Ce roman touchant offre au lecteur une vision touchante (dans tous les sens du terme) de ce que peuvent être les relations non seulement humaines, mais aussi celles qui unissent les animaux et les hommes.

Mêler la dimension fantastique dans la vie des finlandais n’est pas chose rare chez bien des auteurs de ce pays, nous pouvons ainsi citer l’écrivain Arto Paasilinna et son roman Le fils du Dieu de l’Orage. 
 

L’auteur emprunte à la fois son titre et le nom de son petit troll à une chanson célèbre dans la tradition finlandaise dans laquelle on raconte l’histoire d’un lutin ne pouvant vivre tant que le soleil n’est pas couché. Les différents chapitres empruntent d’ailleurs leurs titres à cette chanson.

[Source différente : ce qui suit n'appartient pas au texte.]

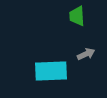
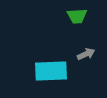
green trapezoid: rotated 90 degrees counterclockwise
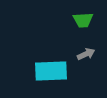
green trapezoid: moved 6 px right, 4 px down
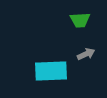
green trapezoid: moved 3 px left
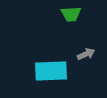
green trapezoid: moved 9 px left, 6 px up
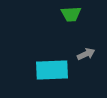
cyan rectangle: moved 1 px right, 1 px up
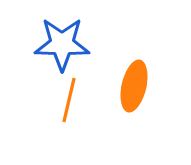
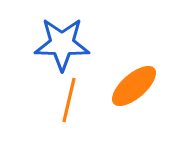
orange ellipse: rotated 36 degrees clockwise
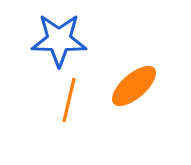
blue star: moved 3 px left, 4 px up
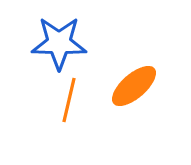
blue star: moved 3 px down
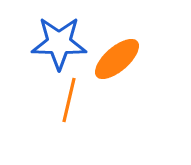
orange ellipse: moved 17 px left, 27 px up
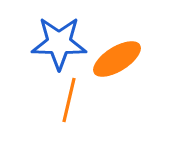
orange ellipse: rotated 9 degrees clockwise
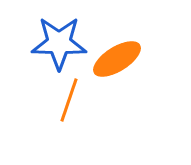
orange line: rotated 6 degrees clockwise
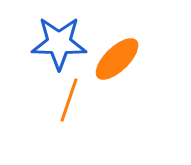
orange ellipse: rotated 12 degrees counterclockwise
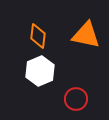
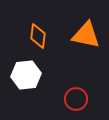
white hexagon: moved 14 px left, 4 px down; rotated 16 degrees clockwise
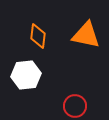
red circle: moved 1 px left, 7 px down
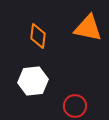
orange triangle: moved 2 px right, 7 px up
white hexagon: moved 7 px right, 6 px down
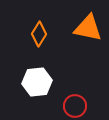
orange diamond: moved 1 px right, 2 px up; rotated 25 degrees clockwise
white hexagon: moved 4 px right, 1 px down
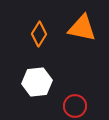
orange triangle: moved 6 px left
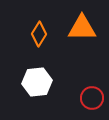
orange triangle: rotated 12 degrees counterclockwise
red circle: moved 17 px right, 8 px up
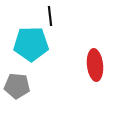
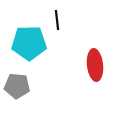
black line: moved 7 px right, 4 px down
cyan pentagon: moved 2 px left, 1 px up
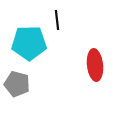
gray pentagon: moved 2 px up; rotated 10 degrees clockwise
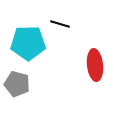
black line: moved 3 px right, 4 px down; rotated 66 degrees counterclockwise
cyan pentagon: moved 1 px left
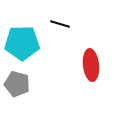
cyan pentagon: moved 6 px left
red ellipse: moved 4 px left
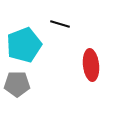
cyan pentagon: moved 2 px right, 2 px down; rotated 20 degrees counterclockwise
gray pentagon: rotated 15 degrees counterclockwise
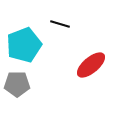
red ellipse: rotated 56 degrees clockwise
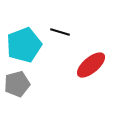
black line: moved 8 px down
gray pentagon: rotated 15 degrees counterclockwise
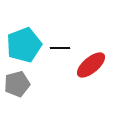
black line: moved 16 px down; rotated 18 degrees counterclockwise
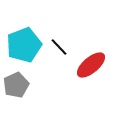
black line: moved 1 px left, 1 px up; rotated 48 degrees clockwise
gray pentagon: moved 1 px left, 1 px down; rotated 10 degrees counterclockwise
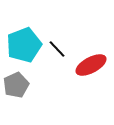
black line: moved 2 px left, 2 px down
red ellipse: rotated 12 degrees clockwise
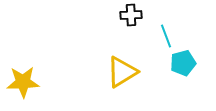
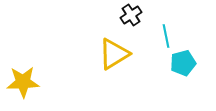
black cross: rotated 30 degrees counterclockwise
cyan line: rotated 10 degrees clockwise
yellow triangle: moved 8 px left, 18 px up
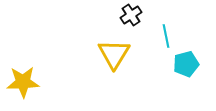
yellow triangle: rotated 28 degrees counterclockwise
cyan pentagon: moved 3 px right, 1 px down
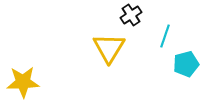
cyan line: moved 1 px left; rotated 30 degrees clockwise
yellow triangle: moved 5 px left, 6 px up
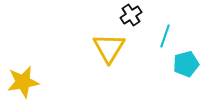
yellow star: rotated 8 degrees counterclockwise
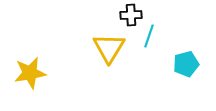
black cross: rotated 30 degrees clockwise
cyan line: moved 16 px left
yellow star: moved 7 px right, 9 px up
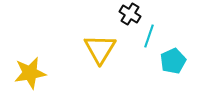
black cross: moved 1 px left, 1 px up; rotated 35 degrees clockwise
yellow triangle: moved 9 px left, 1 px down
cyan pentagon: moved 13 px left, 3 px up; rotated 10 degrees counterclockwise
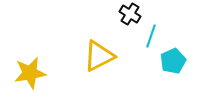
cyan line: moved 2 px right
yellow triangle: moved 1 px left, 7 px down; rotated 32 degrees clockwise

Ce roman est sûrement l’un des plus touchants que j’ai eu à lire.

Du Domaine des Murmures

« Le monde de mon temps était poreux, pénétrable au merveilleux. Vous avez coupé les voies, réduit les fables à rien, niant ce qui vous échappait, oubliant la force des vieux récits. Vous avez étouffé la magie, le spirituel et la contemplation dans le vacarme de vos ville, et rares sont ceux qui, prenant le temps de tendre l’oreille, peuvent encore entendre le murmure des temps anciens ou le bruit du vent dans les branches. Mais n’imaginez pas que ce massacre des contes a chassé la peur ! Non, vous tremblez toujours sans même savoir pourquoi. »
 Une jeune fille qui choisit de s’emmurer au lieu d’être donnée en mariage et devient une sainte écoutée par tout le monde chrétien du 12ème siècle. Tel est le destin d’Esclarmonde, fille du domaine des Murmures.
Ce roman écrit par Carole Martinez est publié aux éditions Gallimard. Le thème de la religion est traité avec clarté sans accentuer les croyances du peuple de l’époque. Le lecteur peut donc retrouver l’ambiguïté des croyances de ces gens, balançant entre les vieilles légendes racontées par leurs ancêtres et la religion catholique leur imposant une vision du monde nouvelle.
Esclarmonde nous fait voyager du réduit où elle s’est volontairement enfermée afin de racheter les péchés de son père. Elle nous offre ainsi un récit de voyage, celui de son père parti aux croisades. Celle qui possède un lien privilégié avec son Seigneur se retrouve condamnée à vivre la vie des hommes qui combattent en son nom aux portes des « infidèles ».
Les émotions d’Esclarmonde, celles de son père et de tout ceux qui composent la « société des murmures » sont retranscrites avec autant d’intensité que le style de l’auteur est simple et clair. Les dialogues sont brefs et les descriptions précises.
Un roman se lisant malheureusement bien trop vite tant on se retrouve transporté par le voyage immobile d’Esclarmonde.